NEXT - ELKINS & SHENANDOAH

n 1942, Annual Conference met at our home church, Vienna, W. Va. I was returned
to the Freemansburg Charge, but was struggling with the conviction that I
needed more education. I had asked about a student pastorate in the Southeast
Ohio Conference, so that I could attend Otterbein College, at Westerville.
One month after Conference, I received a wire offering me the Harrisburg-Pleasant
Corners charge, 31 miles from the college. After much prayer, we were led
to accept the offer, and resigned reluctantly from a happy pastorate to return
to school after eight years as full time pastor.
Memories of the Freemansburg Charge include the Sunday morning, Dec. 7th,
1941. 1 went to the door at the close of the service, and Ernest King, who
had baby-sat with the children while his wife came to church, came running
across the street and told me that the Japanese had attacked Pearl Harbor.
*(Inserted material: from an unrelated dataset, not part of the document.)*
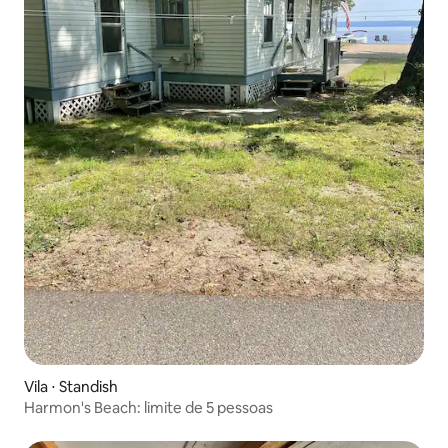
Vila ⋅ Standish
Harmon's Beach: limite de 5 pessoas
When Elizabeth heard the news, she went around to the back of the church
and shed a few tears.
Even though it was a student work, I received $100 more salary than the work
at Freemansburg paid me. I arranged my classes to attend college on a Monday
- Wednesday - Friday schedule. I stayed at home the other three weekdays,
spending them in study. I did my pastoral calling and sermon preparation
in the evenings. Our son, Marion, had to change schools for the last year
of high school, attending at Grove City.
Howard was in second grade, and had only to walk next door to the schoolhouse
in Harrisburg. Gasoline was rationed in those war years, and I was allowed
only a "C" ration card. Many times it would not last for the 186 miles I
had to drive weekly. It was necessary to catch the bus at 5:30 a.m., change
buses in Columbus for Westerville, arriving just in time for 7:30 classes.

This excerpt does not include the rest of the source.